Summer of Code project suggestions for GNU

2007 Ideas list

This page lists the project proposals for 2007. The Summer of Code program for 2007 is finished, and the Free Software Foundation is collecting project ideas on the current Google Summer of Code ideas page. If you have an idea, please email it to summer-of-code@gnu.org.

STUDENTS - BEFORE YOU SUBMIT YOUR PROJECT PROPOSAL:
Please make sure that you have read the GNU Project's guidelines for Summer of Code projects. In particular, please make sure you include all the information we need.

Many GNU projects have more than one suggestion, so they're listed in alphabetical order by project.

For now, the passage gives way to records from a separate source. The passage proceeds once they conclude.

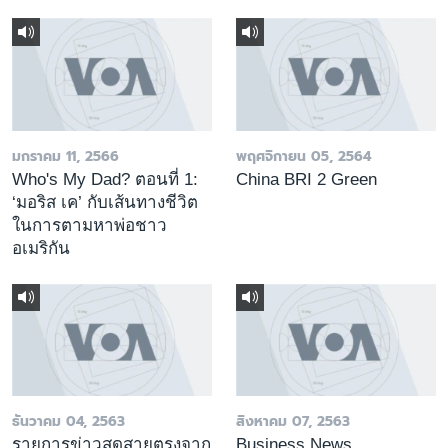
มกราคม 11, 2566
พฤศจิกายน 05, 2564
Who's My Dad? ตอนที่ 1:
China BRI 2 Green
‘มอริส เค’ กับเส้นทางชีวิต
ในการตามหาพ่อชาว
อเมริกัน
ธันวาคม 04, 2563
สิงหาคม 07, 2563
รายการข่าวสดสายตรงจาก
Business News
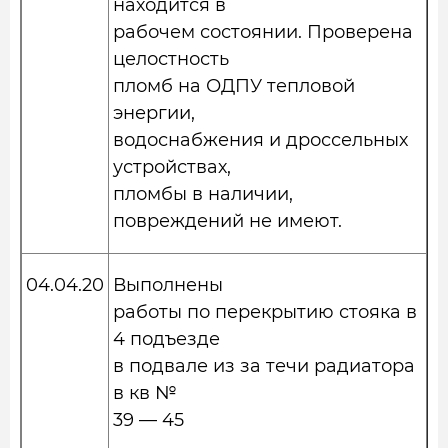
находится в
рабочем состоянии. Проверена
целостность
пломб на ОДПУ тепловой
энергии,
водоснабжения и дроссельных
устройствах,
пломбы в наличии,
повреждений не имеют.
04.04.20
Выполнены
работы по перекрытию стояка в
4 подъезде
в подвале из за течи радиатора
в кв №
39 — 45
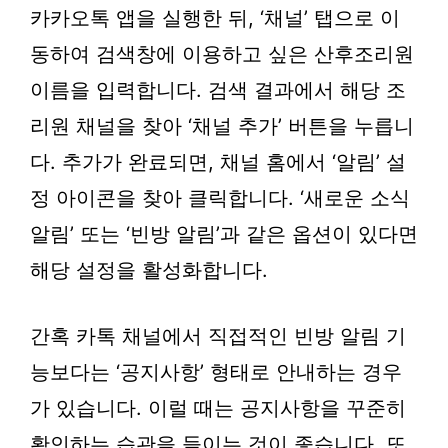
카카오톡 앱을 실행한 뒤, ‘채널’ 탭으로 이
동하여 검색창에 이용하고 싶은 산후조리원
이름을 입력합니다. 검색 결과에서 해당 조
리원 채널을 찾아 ‘채널 추가’ 버튼을 누릅니
다. 추가가 완료되면, 채널 홈에서 ‘알림’ 설
정 아이콘을 찾아 클릭합니다. ‘새로운 소식
알림’ 또는 ‘빈방 알림’과 같은 옵션이 있다면
해당 설정을 활성화합니다.
간혹 카톡 채널에서 직접적인 빈방 알림 기
능보다는 ‘공지사항’ 형태로 안내하는 경우
가 있습니다. 이럴 때는 공지사항을 꾸준히
확인하는 습관을 들이는 것이 좋습니다. 또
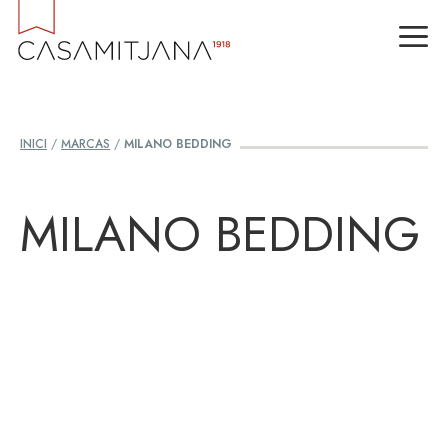
Vés
M
al
contingut
INICI
/
MARCAS
/
MILANO BEDDING
MILANO BEDDING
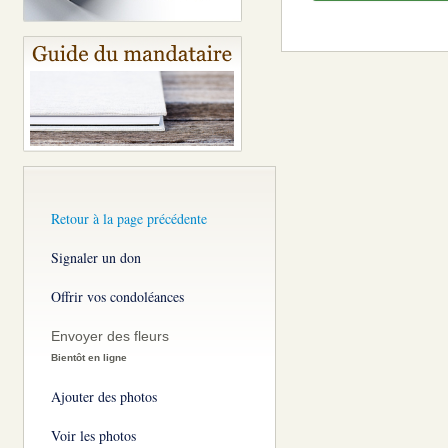
Retour à la page précédente
Signaler un don
Offrir vos condoléances
Envoyer des fleurs
Bientôt en ligne
Ajouter des photos
Voir les photos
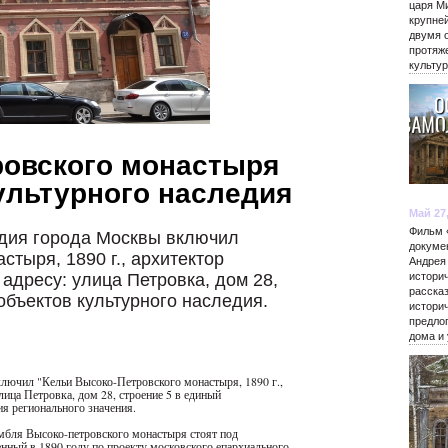
царя М
крупне
двумя 
протяж
культу
ровского монастыря
ультурного наследия
Май 27
Фильм 
едия города Москвы включил
докуме
стыря, 1890 г., архитектор
Андрея
адресу: улица Петровка, дом 28,
истори
расска
объектов культурного наследия.
истори
предло
дома и
лючил "Кельи Высоко-Петровского монастыря, 1890 г.,
лица Петровка, дом 28, строение 5 в единый
ия регионального значения.
мбля Высоко-петровского монастыря стоят под
енный в 1890 году по проекту московского епархиального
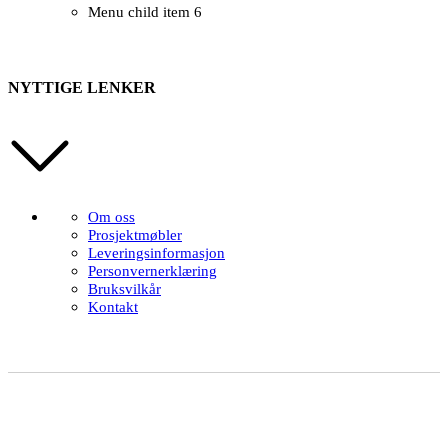
Menu child item 6
NYTTIGE LENKER
Om oss
Prosjektmøbler
Leveringsinformasjon
Personvernerklæring
Bruksvilkår
Kontakt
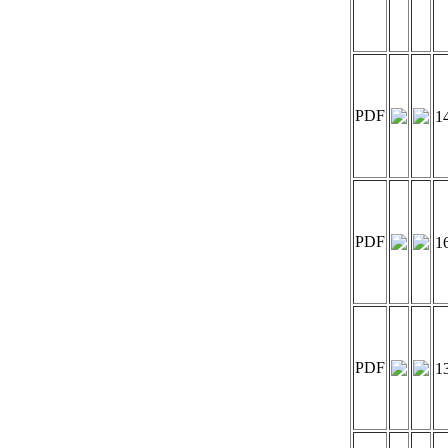
PDF
1
PDF
1
PDF
1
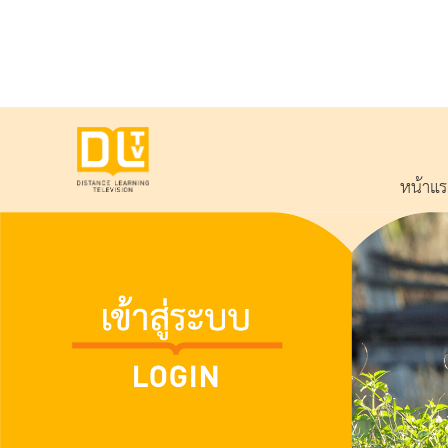
หน้าแ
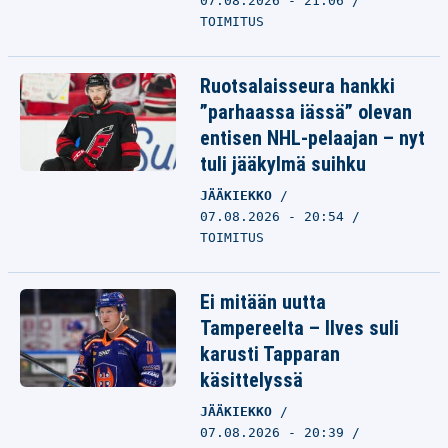
07.08.2026 - 21:06
TOIMITUS
Ruotsalaisseura hankki
”parhaassa iässä” olevan
entisen NHL-pelaajan – nyt
tuli jääkylmä suihku
JÄÄKIEKKO
07.08.2026 - 20:54
TOIMITUS
Ei mitään uutta
Tampereelta – Ilves suli
karusti Tapparan
käsittelyssä
JÄÄKIEKKO
07.08.2026 - 20:39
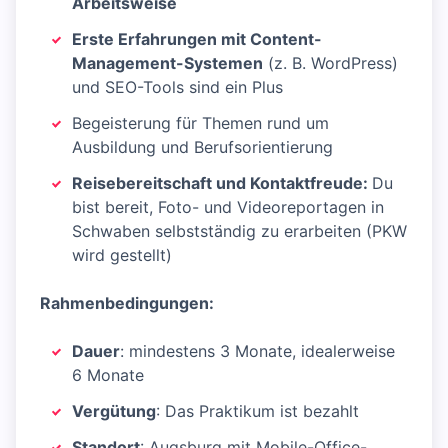
Arbeitsweise
Erste Erfahrungen mit Content-
Management-Systemen
(z. B. WordPress)
und SEO-Tools sind ein Plus
Begeisterung für Themen rund um
Ausbildung und Berufsorientierung
Reisebereitschaft und Kontaktfreude:
Du
bist bereit, Foto- und Videoreportagen in
Schwaben selbstständig zu erarbeiten (PKW
wird gestellt)
Rahmenbedingungen:
Dauer
: mindestens 3 Monate, idealerweise
6 Monate
Vergütung
: Das Praktikum ist bezahlt
Standort
: Augsburg mit Mobile-Office-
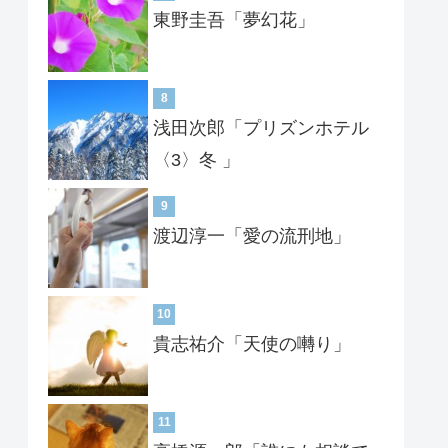
東野圭吾「夢幻花」
8
浅田次郎「プリズンホテル
〈3〉冬 」
9
渡辺淳一「愛の流刑地」
10
貴志祐介「天使の囀り」
11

Bison - CSSC - DotGNU - Findutils - GNOME - GNOWSYS - GNUNet - GRUB - Hurd - libextractor - Mailutils - phpGroupWare - Shishi - www.gnu.org webserver

About adding ideas to this page:

If you are an eligible student and have an idea that is not listed here, you should propose it normally through the Google Summer of Code web site. Also, if you are a student, feel free to ask questions about the overall process at Summer-Discuss-2006@googlegroups.com, and see the guidelines for more info.
If you are a GNU package developer, have an idea for a Summer of Code project for your own package, and can mentor it yourself, please email the idea to us at summer-of-code@gnu.org and we will add it.
In all other cases (e.g., you are a developer with an idea for another package), please contact the maintainer for the package. If you can find a mentor for the project (or, hopefully, can mentor it yourself), then we will add it if it is feasible. The project must meet the Summer of Code criteria; see the guidelines.

GNU Bison

GNU Bison is the GNU project's parser generator.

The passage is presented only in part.